Doctor Nadeau leans over me, his brow furrowed. “She’s been poisoned,” he concludes. “I’ll give her castor oil to bring it back up.”

Henri stiffens. “Poisoned? How?”

“Mushrooms, juniper berries, even too many apple cores maybe,” says Doctor Nadeau. “She’s American, yes? Perhaps it’s not common knowledge there.”

I’ve never seen Henri look as desperate as he does right now. He knows something else is going on—he just has no idea what it is.

Help me, I think, and his hands go to the sides of my face.

“Tell me what you need,” he begs, as if he’s heard my words. “Tell me what to do.”

The shrieking catches my attention and pulls me away before I can answer, if I was even capable of answering.
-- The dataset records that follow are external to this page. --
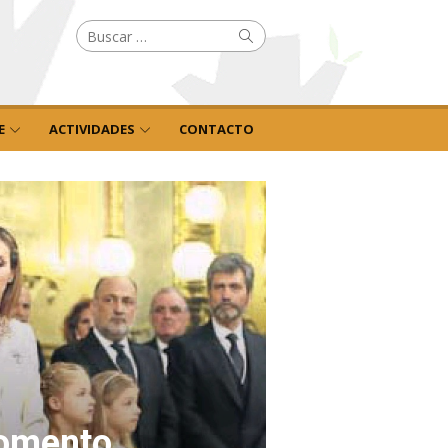
Buscar
Buscar
por:
E
ACTIVIDADES
CONTACTO
momento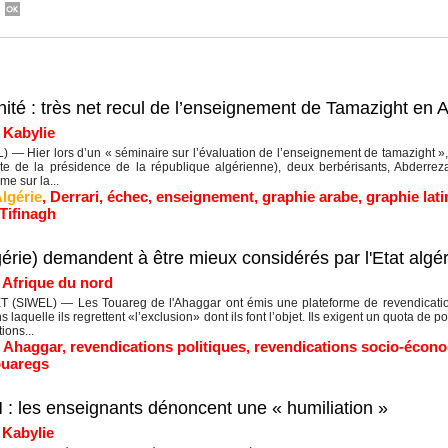
té : très net recul de l’enseignement de Tamazight en A
|
Kabylie
— Hier lors d’un « séminaire sur l’évaluation de l’enseignement de tamazight »,
ecte de la présidence de la république algérienne), deux berbérisants, Abderrez
me sur la...
lgérie
,
Derrari
,
échec
,
enseignement
,
graphie arabe
,
graphie lati
Tifinagh
érie) demandent à être mieux considérés par l'Etat algér
|
Afrique du nord
SIWEL) — Les Touareg de l'Ahaggar ont émis une plateforme de revendicatio
 laquelle ils regrettent «l’exclusion» dont ils font l’objet. Ils exigent un quota de 
ions...
l Ahaggar
,
revendications politiques
,
revendications socio-écon
ouaregs
 les enseignants dénoncent une « humiliation »
|
Kabylie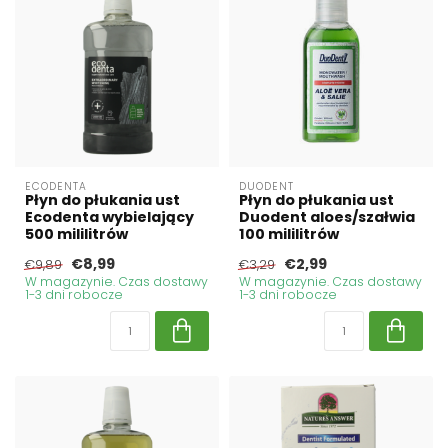
ECODENTA
DUODENT
Płyn do płukania ust
Płyn do płukania ust
Ecodenta wybielający
Duodent aloes/szałwia
500 mililitrów
100 mililitrów
€8,99
€2,99
€9,89
€3,29
W magazynie. Czas dostawy
W magazynie. Czas dostawy
1-3 dni robocze
1-3 dni robocze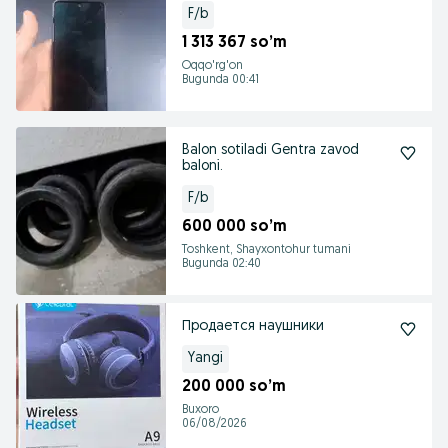
F/b
1 313 367 so’m
Oqqo'rg'on
Bugunda 00:41
Balon sotiladi Gentra zavod
baloni.
F/b
600 000 so’m
Toshkent, Shayxontohur tumani
Bugunda 02:40
Продается наушники
Yangi
200 000 so’m
Buxoro
06/08/2026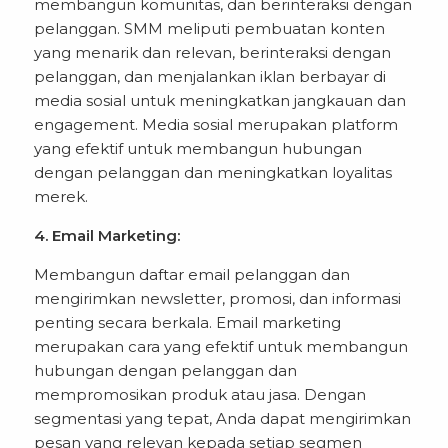
membangun komunitas, dan berinteraksi dengan
pelanggan. SMM meliputi pembuatan konten
yang menarik dan relevan, berinteraksi dengan
pelanggan, dan menjalankan iklan berbayar di
media sosial untuk meningkatkan jangkauan dan
engagement. Media sosial merupakan platform
yang efektif untuk membangun hubungan
dengan pelanggan dan meningkatkan loyalitas
merek.
4. Email Marketing:
Membangun daftar email pelanggan dan
mengirimkan newsletter, promosi, dan informasi
penting secara berkala. Email marketing
merupakan cara yang efektif untuk membangun
hubungan dengan pelanggan dan
mempromosikan produk atau jasa. Dengan
segmentasi yang tepat, Anda dapat mengirimkan
pesan yang relevan kepada setiap segmen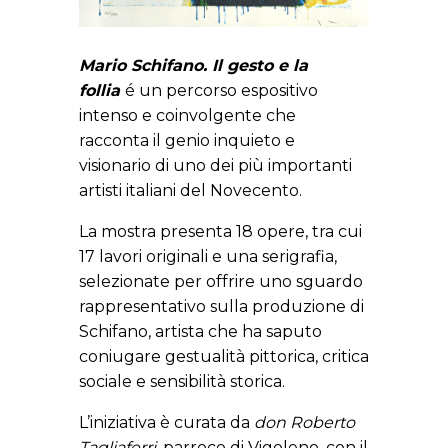
Mario Schifano. Il gesto e la
follia
é un percorso espositivo
intenso e coinvolgente che
racconta il genio inquieto e
visionario di uno dei più importanti
artisti italiani del Novecento.
La mostra presenta 18 opere, tra cui
17 lavori originali e una serigrafia,
selezionate per offrire uno sguardo
rappresentativo sulla produzione di
Schifano, artista che ha saputo
coniugare gestualità pittorica, critica
sociale e sensibilità storica.
L’iniziativa è curata da
don Roberto
Tagliaferri
, parroco di Vigoleno, con il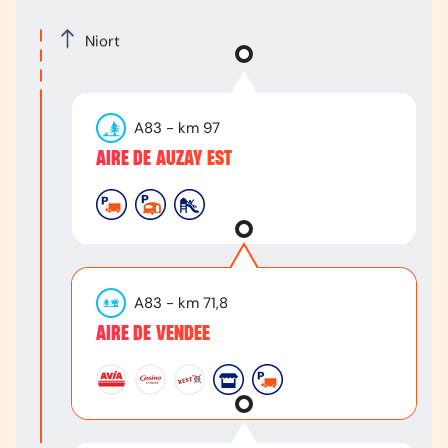
Niort
A83
- km
97
AIRE DE AUZAY EST
A83
- km
71,8
AIRE DE VENDEE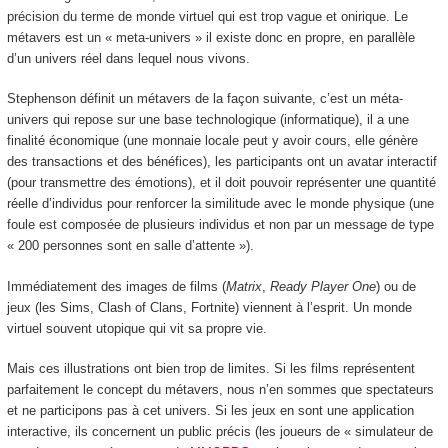
précision du terme de monde virtuel qui est trop vague et onirique. Le
métavers est un « meta-univers » il existe donc en propre, en parallèle
d’un univers réel dans lequel nous vivons.
Stephenson définit un métavers de la façon suivante, c’est un méta-
univers qui repose sur une base technologique (informatique), il a une
finalité économique (une monnaie locale peut y avoir cours, elle génère
des transactions et des bénéfices), les participants ont un avatar interactif
(pour transmettre des émotions), et il doit pouvoir représenter une quantité
réelle d’individus pour renforcer la similitude avec le monde physique (une
foule est composée de plusieurs individus et non par un message de type
« 200 personnes sont en salle d’attente »).
Immédiatement des images de films (
Matrix
,
Ready Player One
) ou de
jeux (les Sims, Clash of Clans, Fortnite) viennent à l’esprit. Un monde
virtuel souvent utopique qui vit sa propre vie.
Mais ces illustrations ont bien trop de limites. Si les films représentent
parfaitement le concept du métavers, nous n’en sommes que spectateurs
et ne participons pas à cet univers. Si les jeux en sont une application
interactive, ils concernent un public précis (les joueurs de « simulateur de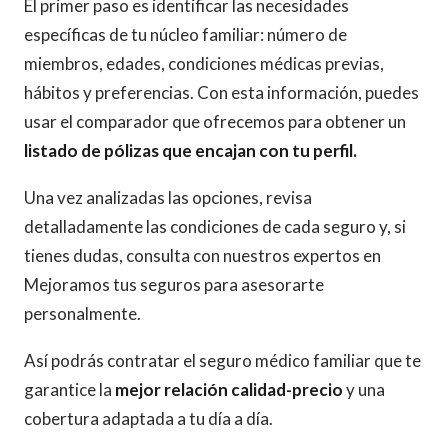
El primer paso es identificar las necesidades
específicas de tu núcleo familiar: número de
miembros, edades, condiciones médicas previas,
hábitos y preferencias. Con esta información, puedes
usar el comparador que ofrecemos para obtener un
listado de pólizas que encajan con tu perfil.
Una vez analizadas las opciones, revisa
detalladamente las condiciones de cada seguro y, si
tienes dudas, consulta con nuestros expertos en
Mejoramos tus seguros para asesorarte
personalmente.
Así podrás contratar el seguro médico familiar que te
garantice la
mejor relación calidad-precio
y una
cobertura adaptada a tu día a día.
My eyes open to find I’m back in the cafeteria and being pushed toward the door. What just happened? Was I hallucinating, or was I—sort of—in two places at once?

There’s a faint taste of castor oil in my mouth, but it’s not until my stomach starts churning in response to it that I have my answer. I was, somehow, in two places simultaneously. I have no idea how it’s possible, and I don’t know why that shrieking noise doesn’t entirely keep me in place. At this exact moment, I wish it would, though. We enter the hall and the first wave of nausea hits. I walk faster, but the women shuffle so slowly I can’t go anywhere. When we turn a corner I vomit, letting it fall in a trail to my right as I walk.